Kent's interest in ancient cultures and moments was reflected in her earlier work by a preoccupation with muted earth tones, reinforcing allusions to buried objects. The hand polished surface textures took on the look of time-worn ancient reliefs or rubbings. But, like the sight that greets the archaeologist who digs through the rubble of the ages to finally pry open the door to the tomb, Kent's show at Gallery K dazzles the eye with a richness of brilliant color. We see square paintings, each a primary color, yet not a one flat or dull. The strong presence of these paintings is partly the result of their unusual construction. Built up over a gently curved plywood base, layer upon layer of wax, plaster, and viscous oil paint was applied until they bulge with the paint engorged. The artist's love of the sensuality of the paint, itself, takes over. The touch of the human hand is evident in the jagged, pitted texture of the surface, roiling with a lustrous luscious sheen.
The intensity of the bold colors and the tactile qualities of the surface textures combine with energetic harmony to exhibit an uncompromising vision—an antidote, or perhaps a cure, for winter's doldrums.

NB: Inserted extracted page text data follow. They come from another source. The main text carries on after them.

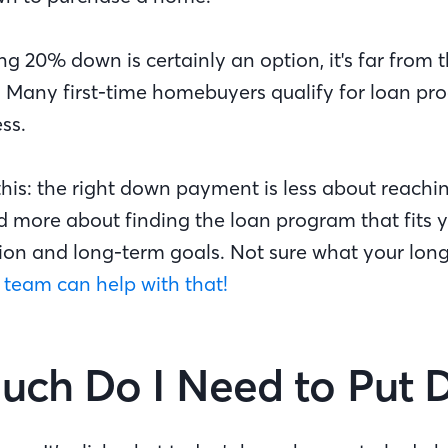
ing 20% down is certainly an option, it's far from 
u. Many first-time homebuyers qualify for loan pr
ss.
e this: the right down payment is less about reachi
 more about finding the loan program that fits y
ation and long-term goals. Not sure what your lon
 team can help with that!
ch Do I Need to Put 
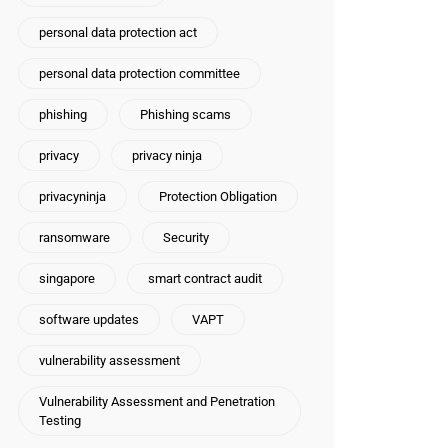
personal data protection act
personal data protection committee
phishing
Phishing scams
privacy
privacy ninja
privacyninja
Protection Obligation
ransomware
Security
singapore
smart contract audit
software updates
VAPT
vulnerability assessment
Vulnerability Assessment and Penetration
Testing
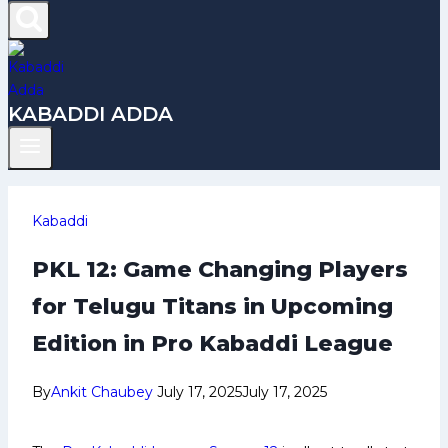
KABADDI ADDA
Kabaddi
PKL 12: Game Changing Players
for Telugu Titans in Upcoming
Edition in Pro Kabaddi League
By
Ankit Chaubey
July 17, 2025
July 17, 2025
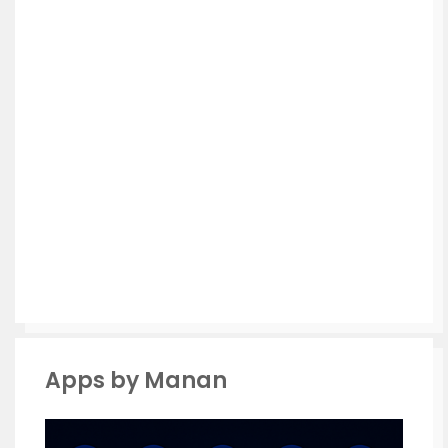
Apps by Manan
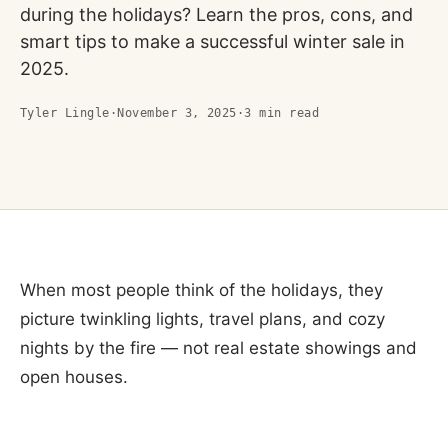
during the holidays? Learn the pros, cons, and
smart tips to make a successful winter sale in
2025.
Tyler Lingle
·
November 3, 2025
·
3
min read
When most people think of the holidays, they
picture twinkling lights, travel plans, and cozy
nights by the fire — not real estate showings and
open houses.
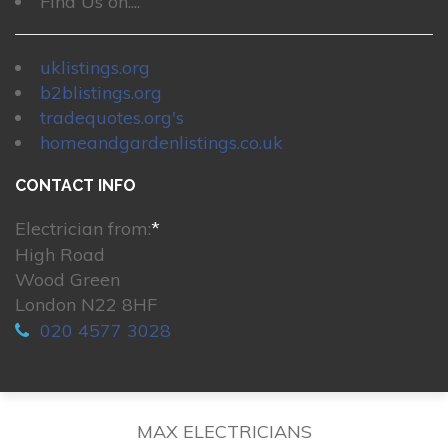
Find Us on....
uklistings.org
b2blistings.org
tradequotes.org's
homeandgardenlistings.co.uk
CONTACT INFO
Electrician from:
*
High Road
Wood Green
London N22 8HF
020 4577 3028
MAX ELECTRICIANS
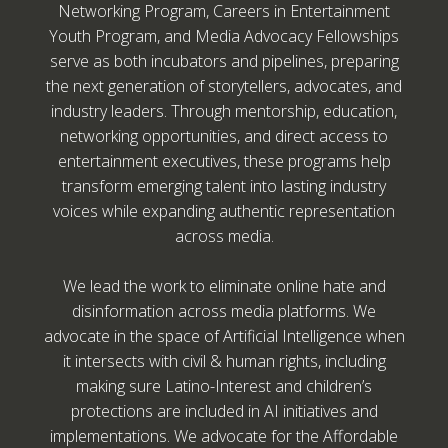
Networking Program, Careers in Entertainment
Youth Program, and Media Advocacy Fellowships
serve as both incubators and pipelines, preparing
the next generation of storytellers, advocates, and
industry leaders. Through mentorship, education,
networking opportunities, and direct access to
entertainment executives, these programs help
transform emerging talent into lasting industry
voices while expanding authentic representation
across media.
We lead the work to eliminate online hate and
disinformation across media platforms. We
advocate in the space of Artificial Intelligence when
it intersects with civil & human rights, including
making sure Latino-Interest and children’s
protections are included in AI initiatives and
implementations. We advocate for the Affordable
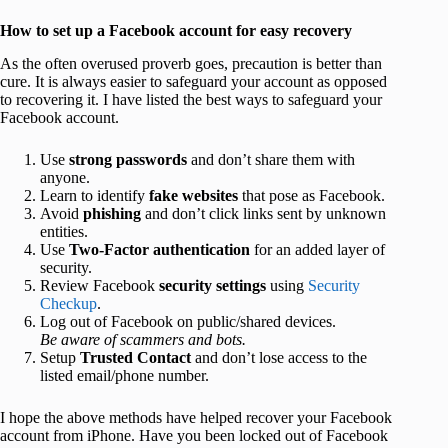
How to set up a Facebook account for easy recovery
As the often overused proverb goes, precaution is better than
cure. It is always easier to safeguard your account as opposed
to recovering it. I have listed the best ways to safeguard your
Facebook account.
Use
strong passwords
and don’t share them with
anyone.
Learn to identify
fake websites
that pose as Facebook.
Avoid
phishing
and don’t click links sent by unknown
entities.
Use
Two-Factor authentication
for an added layer of
security.
Review Facebook
security settings
using
Security
Checkup
.
Log out of Facebook on public/shared devices.
Be aware of scammers and bots.
Setup
Trusted Contact
and don’t lose access to the
listed email/phone number.
I hope the above methods have helped recover your Facebook
account from iPhone. Have you been locked out of Facebook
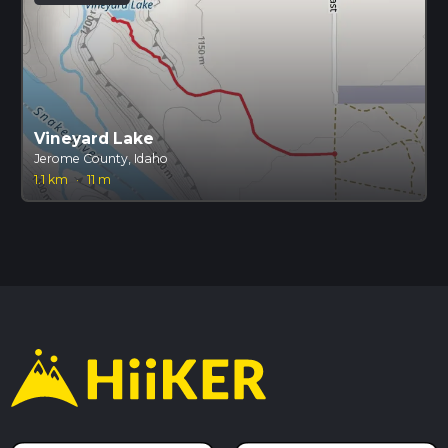
Vineyard Lake
Jerome County, Idaho
1.1 km
·
11 m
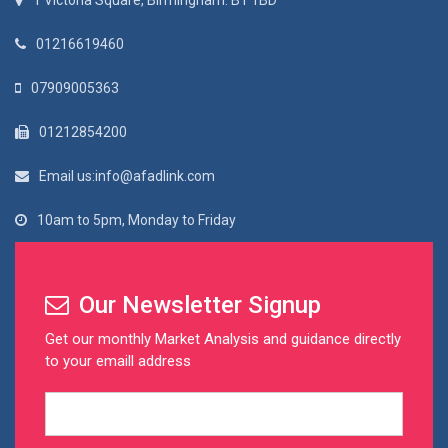
1 Victoria Square, Birmingham. B1 1BD
01216619460
07909005363
01212854200
Email us:info@afadlink.com
10am to 5pm, Monday to Friday
Our Newsletter Signup
Get our monthly Market Analysis and guidance directly
to your emaill address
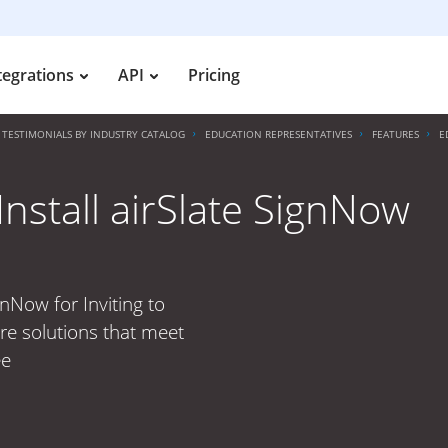
tegrations
API
Pricing
TESTIMONIALS BY INDUSTRY CATALOG
EDUCATION REPRESENTATIVES
FEATURES
E
nstall airSlate SignNow
gnNow for Inviting to
ure solutions that meet
ee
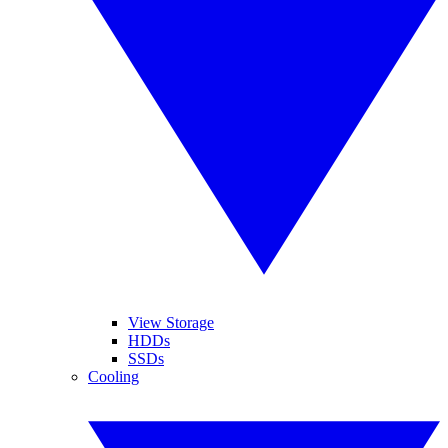
View Storage
HDDs
SSDs
Cooling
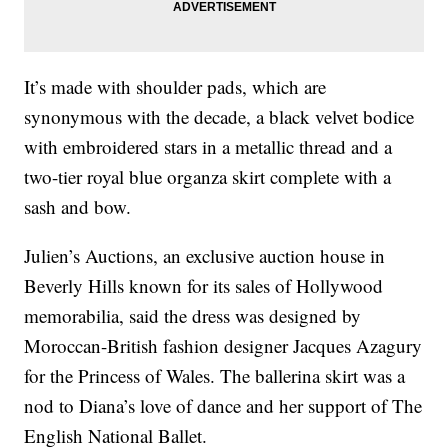
It’s made with shoulder pads, which are
synonymous with the decade, a black velvet bodice
with embroidered stars in a metallic thread and a
two-tier royal blue organza skirt complete with a
sash and bow.
Julien’s Auctions, an exclusive auction house in
Beverly Hills known for its sales of Hollywood
memorabilia, said the dress was designed by
Moroccan-British fashion designer Jacques Azagury
for the Princess of Wales. The ballerina skirt was a
nod to Diana’s love of dance and her support of The
English National Ballet.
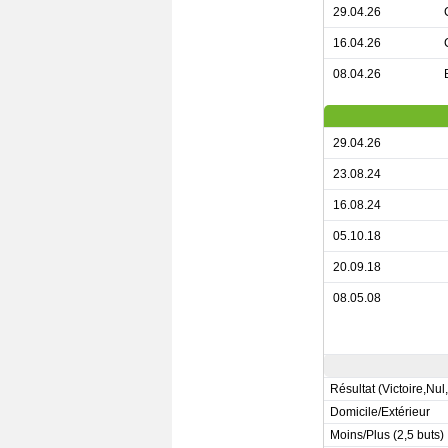
29.04.26
16.04.26
08.04.26
29.04.26
23.08.24
16.08.24
05.10.18
20.09.18
08.05.08
Résultat (Victoire,Nul
Domicile/Extérieur
Moins/Plus (2,5 buts)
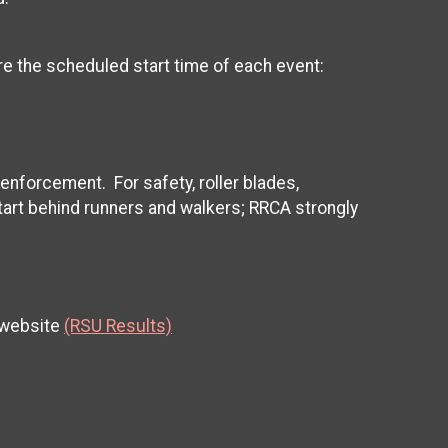
ore the scheduled start time of each event:
 enforcement. For safety, roller blades,
tart behind runners and walkers; RRCA strongly
 website
(RSU Results)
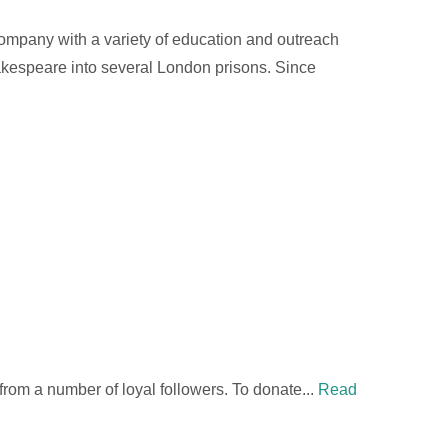
 Company with a variety of education and outreach
hakespeare into several London prisons. Since
 from a number of loyal followers. To donate...
Read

Rebecca Crumlish is a freelance writer and curator in Washington,DC.
Joanne Kent at Gallery K
Washington, DC
by Ferdinand Protzman, Washington Post, February 18, 1999
Joanne Kent has been exploring the boundary between sculpture and painting in recent years, applying so much oil paint, wax and plaster to panels or canvas that the surfaces become an endless landscape of little peaks and pitlike valleys. Unfortunately, the tactile appeal of those rough textures has often seemed to be about all her paintings had to offer.
But that is not the case in her luminous exhibition of new paintings at Gallery K. The difference is color—warm, radiant and brilliant.
Instead of the blacks, browns and other muted hues that Kent was using a few years ago, her new works have rich, vibrant shades of blue, red, yellow and orange that bring the rough surfaces to life with a wealth of associative possibilities.
"Deep Form Two," for example, is dominated by a subtle blending of blue and aquamarine. Because of the colors, the large rectangular form can be viewed as an azure patch of tropical sea or a window onto a cloudless summer sky or simply an alluring abstraction.
The harmonious blending of color and texture also gives Kent's paintings a meditative quality, a fuzzy, Zenlike illogic. Whether prolonged viewing would result in enlightenment is open to question, but her colorful mantras are a refreshing change from the contrived feeling of some of her previous work.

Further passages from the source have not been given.